Most laws do not require the victim be moved — let alone smuggled — across borders, so even home-grown, adult prostitutes working in their own neighbourhoods can be classified as ”trafficked”. And it is in this possibility that an insidious side to parts of the international anti-trafficking campaign emerges.

A conference was held two weeks ago in Johannesburg on the subject of human trafficking, sponsored by the Department of Justice and Constitutional Development, the National Prosecuting Authority and an organisation called the War against Trafficking Alliance.

The purpose of the conference was to discuss specialised South African legislation on trafficking, which we are bound to pass by our signing of the United Nations protocol on the issue.

The keynote speaker was the founder of the War against Trafficking Alliance, United States former congresswoman Linda Smith. Smith, an anti-gay, anti-abortion, pro-death penalty Republican, gave an emotional speech about how finding children in cages in India led her to her present vocation as an anti-trafficking activist.

She then showed a slick video shot in Cape Town, which featured several local street boys who described with horrific innocence the sexual services they provided to adult men. She argued that countries that tolerate or legalise sex work are magnets for human traffickers.

Later in the day, her colleague, Mohammed Matar of Johns Hopkins University, argued that all prostitution was a crime against the individual, the family and the community. He also said he had problems with professional stripping and massage.

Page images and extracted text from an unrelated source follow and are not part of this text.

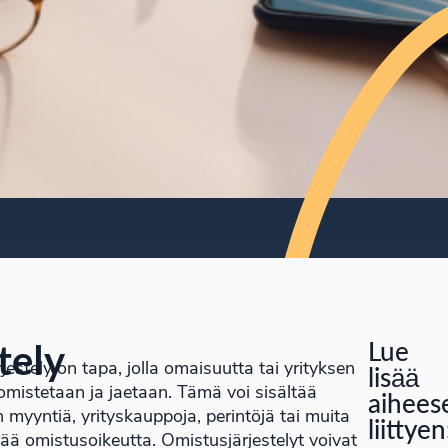
Lue
tely
jestely on tapa, jolla omaisuutta tai yrityksen
lisää
omistetaan ja jaetaan. Tämä voi sisältää
aihees
 myyntiä, yrityskauppoja, perintöjä tai muita
liittyen
rtää omistusoikeutta. Omistusjärjestelyt voivat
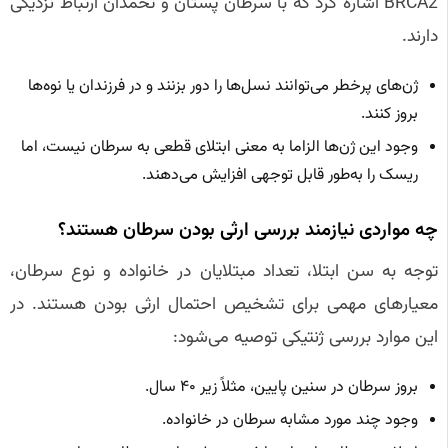
BRCA2 اشاره کرد که با سرطان پستان و تخمدان ارتباط نزدیکی
دارند.
ژن‌های پرخطر می‌توانند نسل‌ها را دور بزنند و در فرزندان یا نوه‌ها
بروز کنند.
وجود این ژن‌ها الزاما به معنی ابتلای قطعی به سرطان نیست، اما
ریسک را به‌طور قابل توجهی افزایش می‌دهند.
چه مواردی نیازمند بررسی ارثی بودن سرطان هستند؟
توجه به سن ابتلا، تعداد مبتلایان در خانواده و نوع سرطان،
معیارهای مهمی برای تشخیص احتمال ارثی بودن هستند. در
این موارد بررسی ژنتیکی توصیه می‌شود:
بروز سرطان در سنین پایین، مثلاً زیر ۴۰ سال.
وجود چند مورد مشابه سرطان در خانواده.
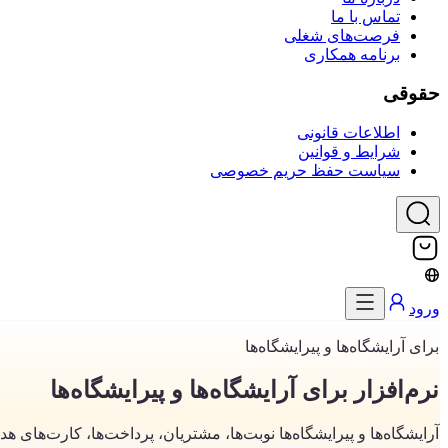
تماس با ما
فرصت‌های شغلی
برنامه همکاری
حقوقی
اطلاعات قانونی
شرایط و قوانین
سیاست حفظ حریم خصوصی
ورود
برای آرایشگاه‌ها و پیرایشگاه‌ها
نرم‌افزار برای آرایشگاه‌ها و پیرایشگاه‌ها
آرایشگاه‌ها و پیرایشگاه‌ها نوبت‌ها، مشتریان، پرداخت‌ها، کارت‌های 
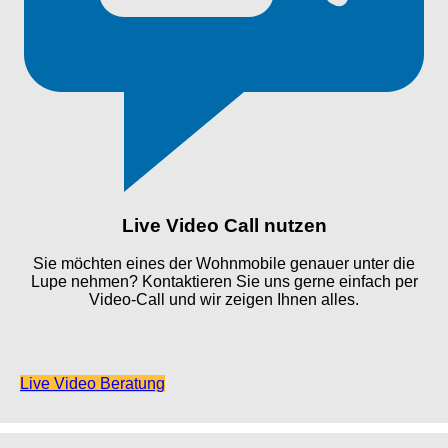
Live Video Call nutzen
Sie möchten eines der Wohnmobile genauer unter die
Lupe nehmen? Kontaktieren Sie uns gerne einfach per
Video-Call und wir zeigen Ihnen alles.
Live Video Beratung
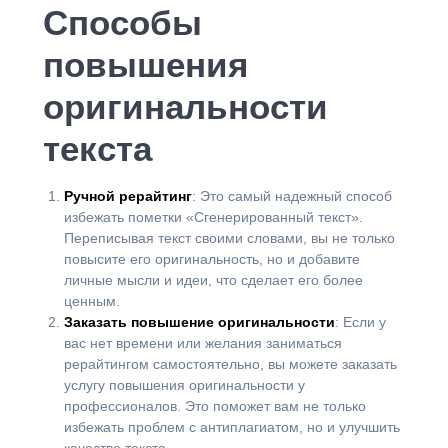
Способы
повышения
оригинальности
текста
Ручной рерайтинг
: Это самый надежный способ
избежать пометки «Сгенерированный текст».
Переписывая текст своими словами, вы не только
повысите его оригинальность, но и добавите
личные мысли и идеи, что сделает его более
ценным.
Заказать повышение оригинальности
: Если у
вас нет времени или желания заниматься
рерайтингом самостоятельно, вы можете заказать
услугу повышения оригинальности у
профессионалов. Это поможет вам не только
избежать проблем с антиплагиатом, но и улучшить
качество текста.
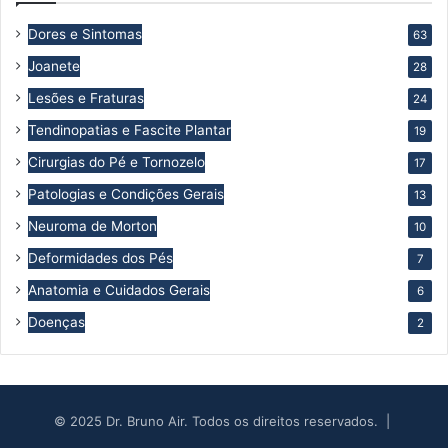
Dores e Sintomas
63
Joanete
28
Lesões e Fraturas
24
Tendinopatias e Fascite Plantar
19
Cirurgias do Pé e Tornozelo
17
Patologias e Condições Gerais
13
Neuroma de Morton
10
Deformidades dos Pés
7
Anatomia e Cuidados Gerais
6
Doenças
2
© 2025 Dr. Bruno Air. Todos os direitos reservados. |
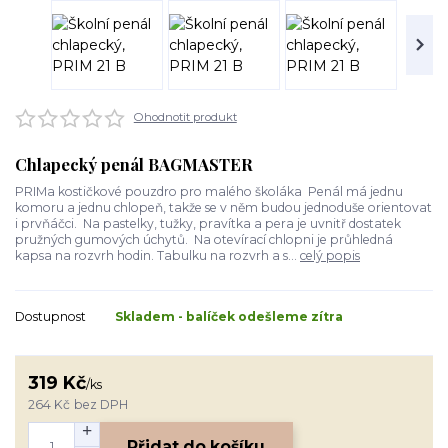
Ohodnotit produkt
Chlapecký penál BAGMASTER
PRIMa kostičkové pouzdro pro malého školáka Penál má jednu
komoru a jednu chlopeň, takže se v něm budou jednoduše orientovat
i prvňáčci. Na pastelky, tužky, pravítka a pera je uvnitř dostatek
pružných gumových úchytů. Na otevírací chlopni je průhledná
kapsa na rozvrh hodin. Tabulku na rozvrh a s...
celý popis
Dostupnost
Skladem - balíček odešleme zítra
319 Kč
/
ks
264 Kč
bez DPH
Přidat do košíku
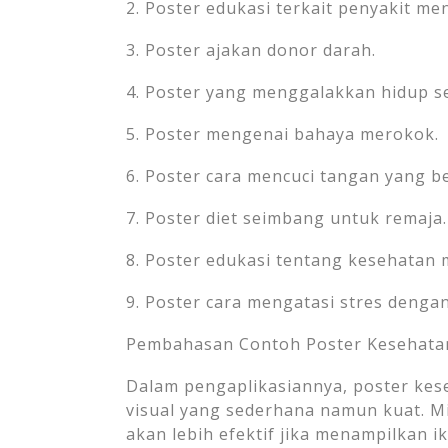
2. Poster edukasi terkait penyakit men
3. Poster ajakan donor darah.
4. Poster yang menggalakkan hidup s
5. Poster mengenai bahaya merokok.
6. Poster cara mencuci tangan yang b
7. Poster diet seimbang untuk remaja.
8. Poster edukasi tentang kesehatan 
9. Poster cara mengatasi stres denga
Pembahasan Contoh Poster Kesehata
Dalam pengaplikasiannya, poster kes
visual yang sederhana namun kuat. Mi
akan lebih efektif jika menampilkan 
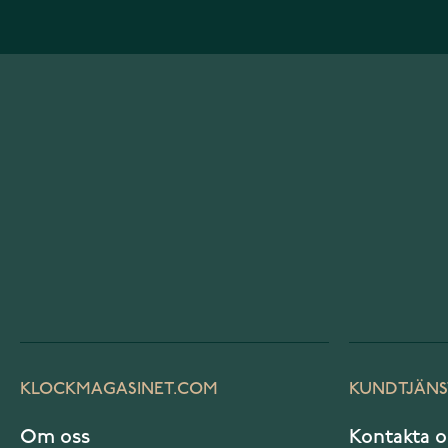
KLOCKMAGASINET.COM
KUNDTJÄNS
Om oss
Kontakta o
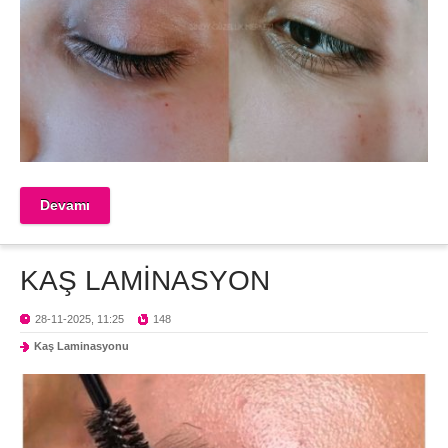
Devamı
KAŞ LAMİNASYON
28-11-2025, 11:25
148
Kaş Laminasyonu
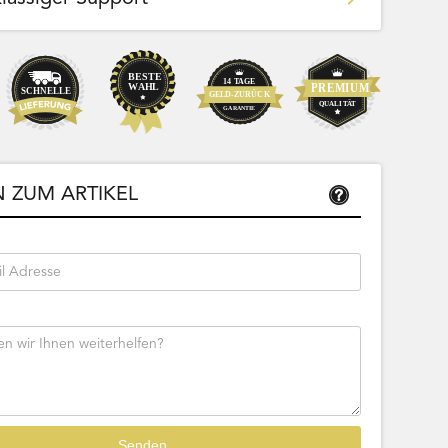
Team Bags
Pokemon - Start Deck 100 Battle
ließbar
Collection (Japanisch)
 ZUM ARTIKEL
Bestseller
Sofort lieferbar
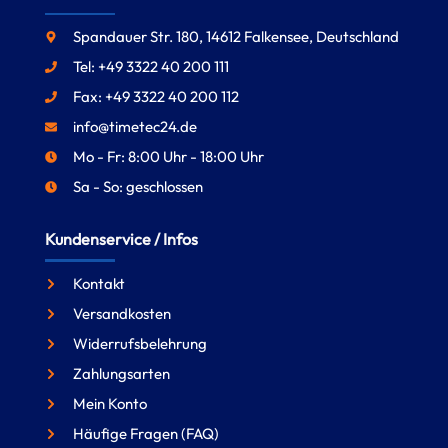
Spandauer Str. 180, 14612 Falkensee, Deutschland
Tel: +49 3322 40 200 111
Fax: +49 3322 40 200 112
info@timetec24.de
Mo - Fr: 8:00 Uhr - 18:00 Uhr
Sa - So: geschlossen
Kundenservice / Infos
Kontakt
Versandkosten
Widerrufsbelehrung
Zahlungsarten
Mein Konto
Häufige Fragen (FAQ)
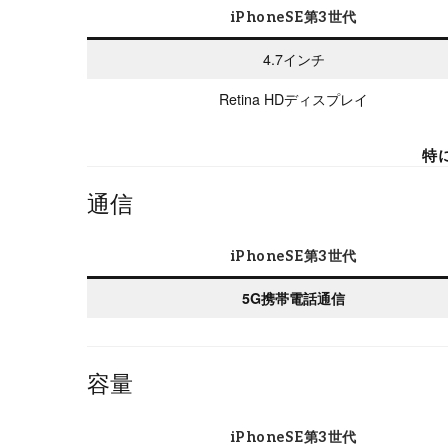
iPhoneSE第3世代
4.7インチ
Retina HDディスプレイ
特
通信
iPhoneSE第3世代
5G携帯電話通信
容量
iPhoneSE第3世代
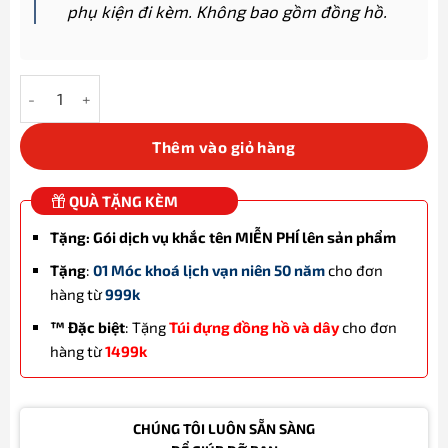
phụ kiện đi kèm. Không bao gồm đồng hồ.
Set case Titan + dây Silicon cao cấp cho Apple Watch Ultra 49
Thêm vào giỏ hàng
QUÀ TẶNG KÈM
Tặng: Gói dịch vụ khắc tên MIỄN PHÍ lên sản phẩm
Tặng
:
01 Móc khoá lịch vạn niên 50 năm
cho đơn
hàng từ
999k
™ Đặc biệt
: Tặng
Túi đựng đồng hồ và dây
cho đơn
hàng từ
1499k
CHÚNG TÔI LUÔN SẴN SÀNG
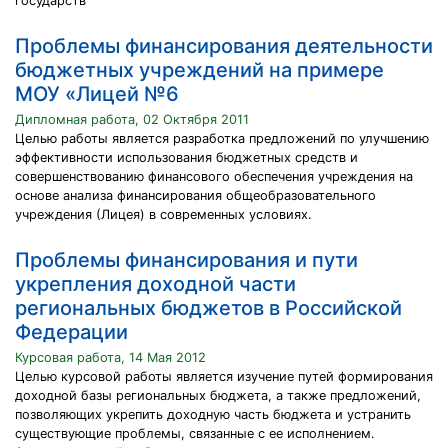
государств
Проблемы финансирования деятельности
бюджетных учреждений на примере
МОУ «Лицей №6
Дипломная работа, 02 Октября 2011
Целью работы является разработка предложений по улучшению
эффективности использования бюджетных средств и
совершенствованию финансового обеспечения учреждения на
основе анализа финансирования общеобразовательного
учреждения (Лицея) в современных условиях.
Проблемы финансирования и пути
укрепления доходной части
региональных бюджетов в Российской
Федерации
Курсовая работа, 14 Мая 2012
Целью курсовой работы является изучение путей формирования
доходной базы региональных бюджета, а также предложений,
позволяющих укрепить доходную часть бюджета и устранить
существующие проблемы, связанные с ее исполнением.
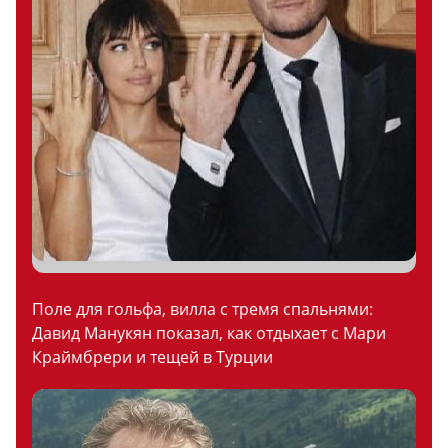
Поле для гольфа, вилла с тремя спальнями:
Давид Манукян показал, как отдыхает с Мари
Краймбрери и тещей в Турции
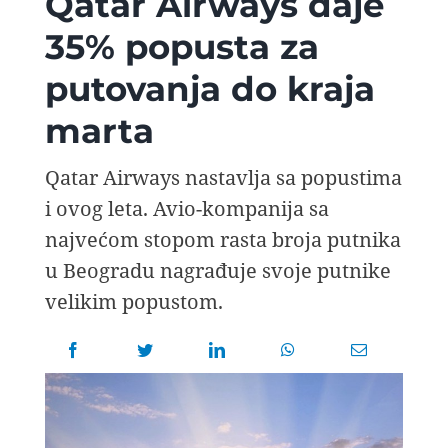
Qatar Airways daje
AVIOPEDIA
35% popusta za
putovanja do kraja
SPECIJAL
marta
FOTO PRIČA
Qatar Airways nastavlja sa popustima
i ovog leta. Avio-kompanija sa
TEMA
najvećom stopom rasta broja putnika
u Beogradu nagrađuje svoje putnike
AGENT
velikim popustom.
Search
for:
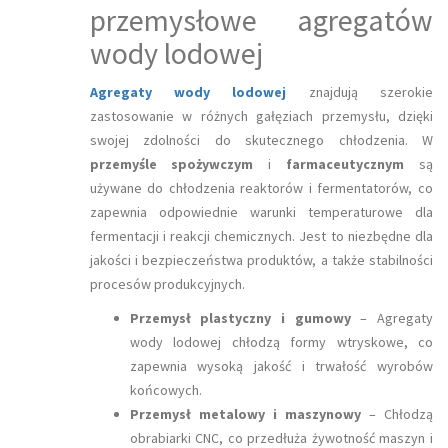
przemysłowe agregatów
wody lodowej
Agregaty wody lodowej
znajdują szerokie
zastosowanie w różnych gałęziach przemysłu, dzięki
swojej zdolności do skutecznego chłodzenia. W
przemyśle spożywczym
i
farmaceutycznym
są
używane do chłodzenia reaktorów i fermentatorów, co
zapewnia odpowiednie warunki temperaturowe dla
fermentacji i reakcji chemicznych. Jest to niezbędne dla
jakości i bezpieczeństwa produktów, a także stabilności
procesów produkcyjnych.
Przemysł plastyczny i gumowy
– Agregaty
wody lodowej chłodzą formy wtryskowe, co
zapewnia wysoką jakość i trwałość wyrobów
końcowych.
Przemysł metalowy i maszynowy
– Chłodzą
obrabiarki CNC, co przedłuża żywotność maszyn i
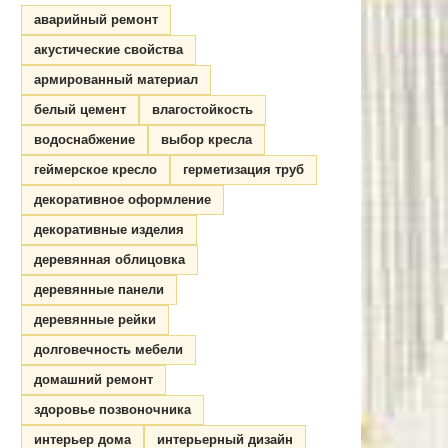
аварийный ремонт
акустические свойства
армированный материал
белый цемент
влагостойкость
водоснабжение
выбор кресла
геймерское кресло
герметизация труб
декоративное оформление
декоративные изделия
деревянная облицовка
деревянные панели
деревянные рейки
долговечность мебели
домашний ремонт
здоровье позвоночника
интерьер дома
интерьерный дизайн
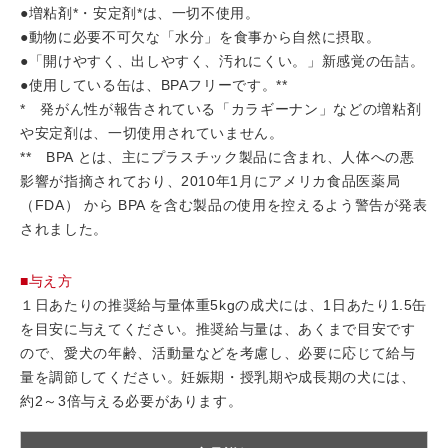
●増粘剤*・安定剤*は、一切不使用。
●動物に必要不可欠な「水分」を食事から自然に摂取。
●「開けやすく、出しやすく、汚れにくい。」新感覚の缶詰。
●使用している缶は、BPAフリーです。**
* 発がん性が報告されている「カラギーナン」などの増粘剤
や安定剤は、一切使用されていません。
** BPA とは、主にプラスチック製品に含まれ、人体への悪
影響が指摘されており、2010年1月にアメリカ食品医薬局
（FDA） から BPA を含む製品の使用を控えるよう警告が発表
されました。
■与え方
１日あたりの推奨給与量体重5kgの成犬には、1日あたり1.5缶
を目安に与えてください。推奨給与量は、あくまで目安です
ので、愛犬の年齢、活動量などを考慮し、必要に応じて給与
量を調節してください。妊娠期・授乳期や成長期の犬には、
約2～3倍与える必要があります。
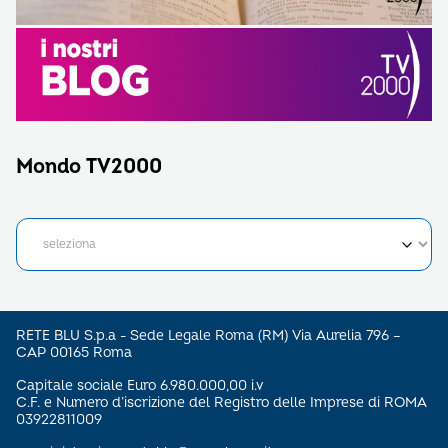
Mondo TV2000
RETE BLU S.p.a - Sede Legale Roma (RM) Via Aurelia 796 –
CAP 00165 Roma
Capitale sociale Euro 6.980.000,00 i.v
C.F. e Numero d’iscrizione del Registro delle Imprese di ROMA
03922811009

And so a hidden agenda emerges behind some, particularly US, anti-trafficking efforts, and the laudable drive to eliminate modern forms of slavery becomes subverted by conservative moralists. US funders refuse to sponsor anti-trafficking work done by organisations that support reform of prostitution laws.

But should this worry us? After all, most right-thinking people object to the sexual exploitation of women, whether by coercion or under the fiction of ”choice”. Shouldn’t all efforts be made to stamp out prostitution, by any means possible?

The question is really one of technique. Those who argue for the decriminalisation of prostitution do not do so because they think it is a wonderful institution. 

They do so because they have seen, first-hand, the effects that criminalising prostitution has had on the lives of the women involved.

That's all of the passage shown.